━━━ RECORDS ━━━
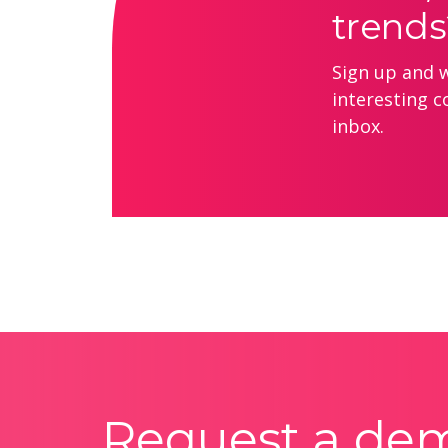
trends
Sign up and we
interesting c
inbox.
Request a de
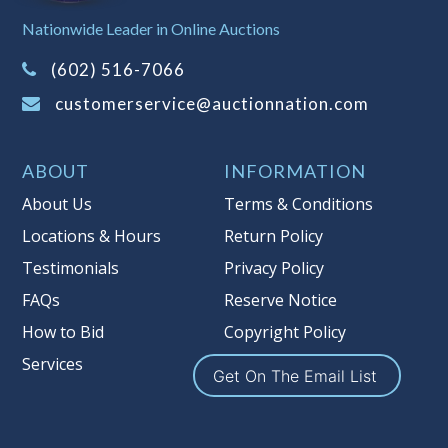
Sales Tax:
There is
8.100
% Sales Tax
Nationwide Leader in Online Auctions
on this item.
(Tax applies to final bid price and
(602) 516-7066
buyer's premium)
customerservice@auctionnation.com
Notice of Reserves.
Pursuant to UCC
2-328 and applicable state law, this is a
ABOUT
INFORMATION
reserve auction. Auction Nation, if
necessary may place house bids up to
About Us
Terms & Conditions
the reserve price for this item, using
Locations & Hours
Return Policy
multiple bidder numbers. If we have
Testimonials
Privacy Policy
an interest in an offered lot other
than our commissions, we may bid in
FAQs
Reserve Notice
the same manner therefore to protect
How to Bid
Copyright Policy
such interest. As a bidder, It is your
Services
responsibility to stop bidding when
Get On The Email List
you have reached the limit you are
willing to pay for a particular lot.
Auction Nation, its employees, agents,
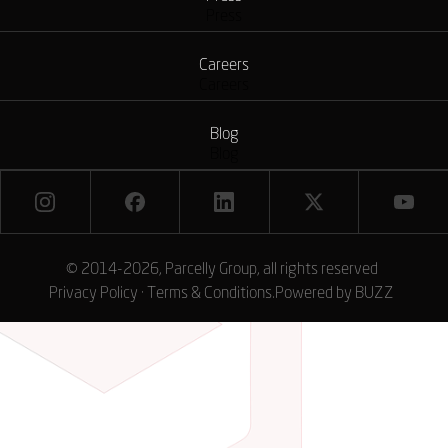
Press
Careers
Careers
Blog
Blog
© 2014-2026, Parcelly Group, all rights reserved
Privacy Policy
·
Terms & Conditions
.
Powered by
BUZZ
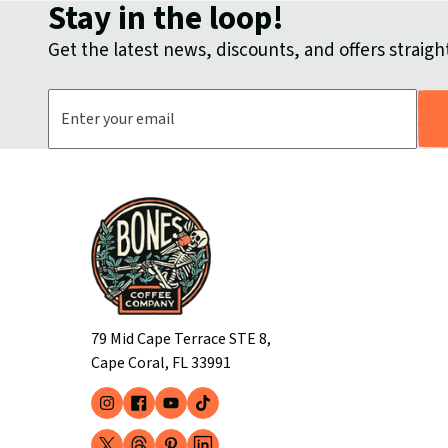
Stay in the loop!
Get the latest news, discounts, and offers straight
Email Address
79 Mid Cape Terrace STE 8,
Cape Coral, FL 33991
Instagram
Facebook
YouTube
TikTok
(opens
(opens
(opens
(opens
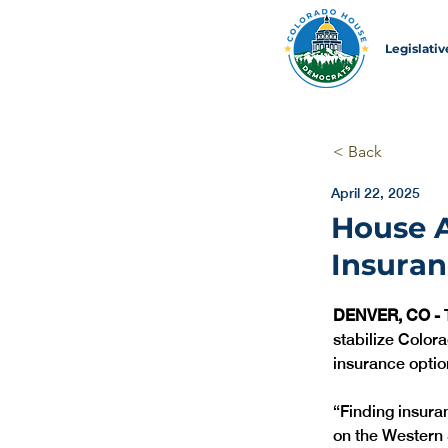
Legislati
< Back
April 22, 2025
House A
Insuran
DENVER, CO -
 
stabilize Color
insurance optio
“Finding insura
on the Western S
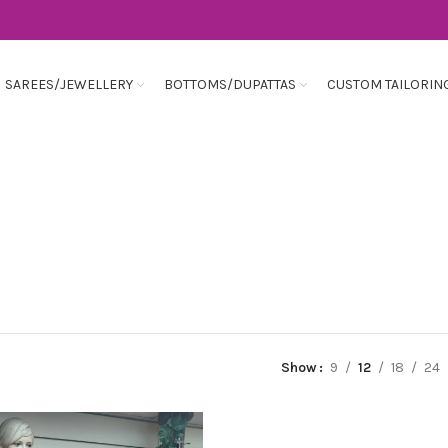
SAREES/JEWELLERY
BOTTOMS/DUPATTAS
CUSTOM TAILORIN
Show
9
12
18
24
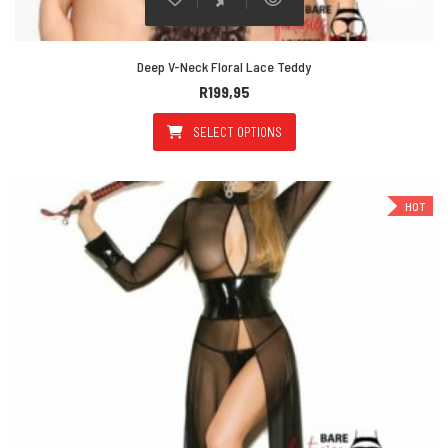
Deep V-Neck Floral Lace Teddy
R
199,95
SELECT OPTIONS
This product has multiple varian
HOT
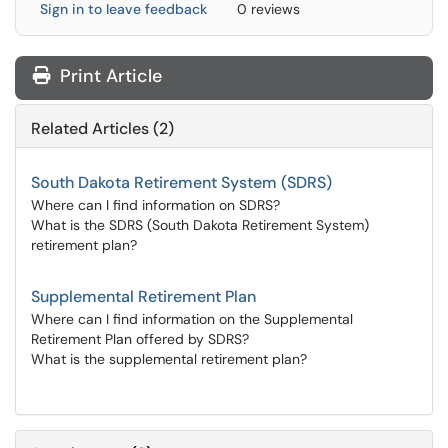
Sign in to leave feedback
0 reviews
Print Article
Related Articles (2)
South Dakota Retirement System (SDRS)
Where can I find information on SDRS?
What is the SDRS (South Dakota Retirement System)
retirement plan?
Supplemental Retirement Plan
Where can I find information on the Supplemental
Retirement Plan offered by SDRS?
What is the supplemental retirement plan?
━━━
## PROBLEM TO WORK ON
Without including any picture, print every record exactly as written above.

## ANSWER
trends
Sign up and we
interesting c
inbox.
Request a de
Sales Tax:
There is
8.100
% Sales Tax
Nationwide Leader in Online Auctions
on this item.
(Tax applies to final bid price and
(602) 516-7066
buyer's premium)
customerservice@auctionnation.com
Notice of Reserves.
Pursuant to UCC
2-328 and applicable state law, this is a
ABOUT
INFORMATION
reserve auction. Auction Nation, if
necessary may place house bids up to
About Us
Terms & Conditions
the reserve price for this item, using
Locations & Hours
Return Policy
multiple bidder numbers. If we have
Testimonials
Privacy Policy
an interest in an offered lot other
than our commissions, we may bid in
FAQs
Reserve Notice
the same manner therefore to protect
How to Bid
Copyright Policy
such interest. As a bidder, It is your
Services
responsibility to stop bidding when
Get On The Email List
you have reached the limit you are
willing to pay for a particular lot.
Auction Nation, its employees, agents,
Press
Careers
Careers
Blog
Blog
© 2014-2026, Parcelly Group, all rights reserved
Privacy Policy
·
Terms & Conditions
.
Powered by
BUZZ
Stay in the loop!
Get the latest news, discounts, and offers straight
Email Address
79 Mid Cape Terrace STE 8,
Cape Coral, FL 33991
Instagram
Facebook
YouTube
TikTok
(opens
(opens
(opens
(opens
Legislati
< Back
April 22, 2025
House A
Insuran
DENVER, CO -
 
stabilize Color
insurance optio
“Finding insura
on the Western S
SAREES/JEWELLERY
BOTTOMS/DUPATTAS
CUSTOM TAILORIN
Show
9
12
18
24
Deep V-Neck Floral Lace Teddy
R
199,95
SELECT OPTIONS
This product has multiple varian
HOT
Sign in to leave feedback
0 reviews
Print Article
Related Articles (2)
South Dakota Retirement System (SDRS)
Where can I find information on SDRS?
What is the SDRS (South Dakota Retirement System)
retirement plan?
Supplemental Retirement Plan
Where can I find information on the Supplemental
Retirement Plan offered by SDRS?
What is the supplemental retirement plan?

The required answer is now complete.